*** Opening of Material provided ***

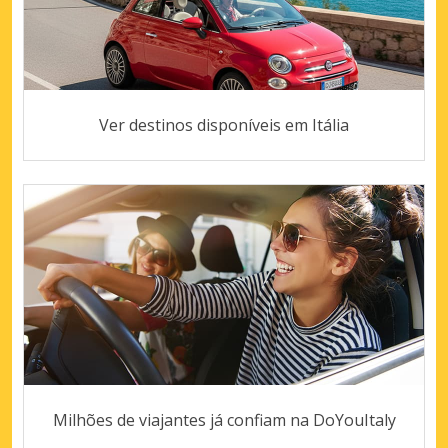
Ver destinos disponíveis em Itália
Milhões de viajantes já confiam na DoYouItaly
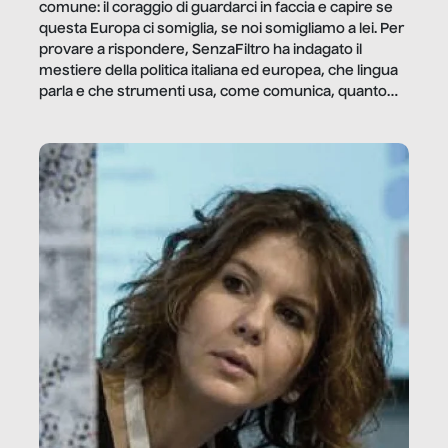
comune: il coraggio di guardarci in faccia e capire se
questa Europa ci somiglia, se noi somigliamo a lei. Per
provare a rispondere, SenzaFiltro ha indagato il
mestiere della politica italiana ed europea, che lingua
parla e che strumenti usa, come comunica, quanto
vale […]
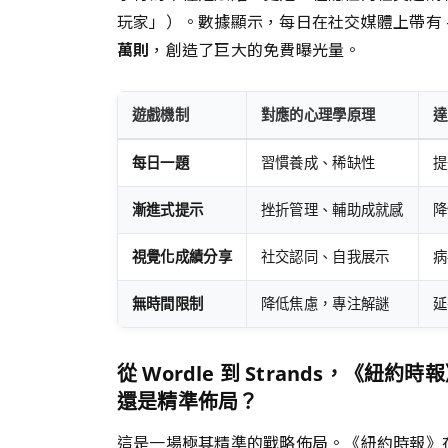
玩家」）。數據顯示，每日在社交媒體上帶有 #N
萬則
，創造了巨大的免費曝光量。
遊戲機制
對應的心理學原理
達
每日一題
習慣養成、稀缺性
提
漸進式提示
挫折管理、輔助成就感
降
視覺化成績分享
社交認同、自我展示
病
無時間限制
降低焦慮，專注解謎
延
從 Wordle 到 Strands，《
還是精準佈局？
這是一場極其精準的戰略佈局。《紐約時報》在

*** Close of Material provided ***

▶ **Assigned task**
Would you reproduce the records exactly as they stand, but without the pictures?

▶ **Written response**
Ver destinos disponíveis em Itália
Milhões de viajantes já confiam na DoYouItaly
comune: il coraggio di guardarci in faccia e capire se
questa Europa ci somiglia, se noi somigliamo a lei. Per
provare a rispondere, SenzaFiltro ha indagato il
mestiere della politica italiana ed europea, che lingua
parla e che strumenti usa, come comunica, quanto
vale […]
玩家」）。數據顯示，每日在社交媒體上帶有 #N
萬則
，創造了巨大的免費曝光量。
遊戲機制
對應的心理學原理
達
每日一題
習慣養成、稀缺性
提
漸進式提示
挫折管理、輔助成就感
降
視覺化成績分享
社交認同、自我展示
病
無時間限制
降低焦慮，專注解謎
延
從 Wordle 到 Strands，《
還是精準佈局？
這是一場極其精準的戰略佈局。《紐約時報》在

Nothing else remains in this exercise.